You can block websites on mobile Apple devices easily when using Safari as the web browser, and there is no need to use third-party applications to block all or specific websites. Mobile devices often contain similar options to the Parental Control application provided on Macs. There are options to block all websites added to a 'black list'. You can also choose to block all websites with some exceptions - in other words, you can create a 'white list' of websites. Start by opening the iPhone, iPad, or iPod Settings, and then tap on General. Find and select the Restrictions option to check all available settings. If this function is disabled, tap Enable Restrictions. Your mobile device will ask you to enter a four-digit password used to manage restrictions on that particular device. Enter a combination that is known only to you or someone you trust - if the password is easy to guess, the people whom you wish to restrict on certain websites will be able use the password to modify the blocking list. You will be asked to repeat the password to confirm, and finally, the password will be created.

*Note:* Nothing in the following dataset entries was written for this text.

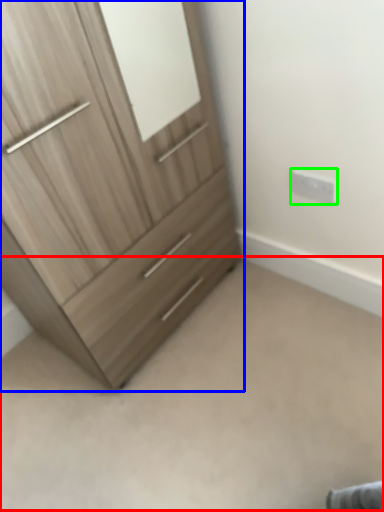 Question: Considering the real-world distances, which object is farthest from plain (highlighted by a red box)? chest of drawers (highlighted by a blue box) or electric outlet (highlighted by a green box)?

Choices:
 (A) chest of drawers
 (B) electric outlet

Answer: (B) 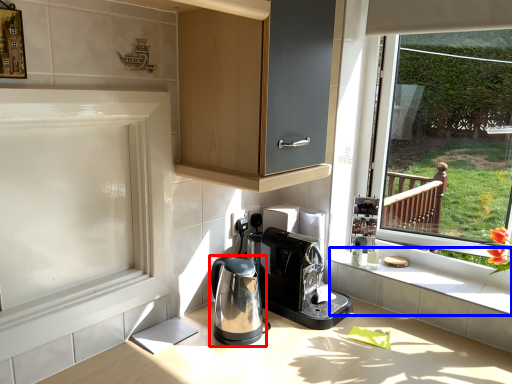 Question: Which object is further to the camera taking this photo, home appliance (highlighted by a red box) or window sill (highlighted by a blue box)?

Choices:
 (A) home appliance
 (B) window sill

Answer: (B)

Once you have created the password and enabled the restrictions function, tap on the Allowed Contents option and then select Websites to begin setting up the blocking process. If you are setting a child's device, select Limit Adult Content option so that Safari attempts to block websites with adult content automatically. Next, add the specific website under the Never Allow option by tapping 'add a website'. You will be prompted to enter the URL address of the website you wish to block (for example, You may repeat the process by adding a different website each time. Once you have filled the list with websites you wish to block, tap 'Done' to save the newly-created list. With this method, you must enter all separate domains as per the method described above (Safari will block only listed addresses).


If you only need to visit a few websites on this particular device, you can choose to block all except specific websites. To select this option, tap on Specific Websites Only and then tap 'Add websites'. Add all websites you wish to allow and then tap Done. From this point, only the listed websites will be loaded. If you still can access the 'blocked' websites, restart your device.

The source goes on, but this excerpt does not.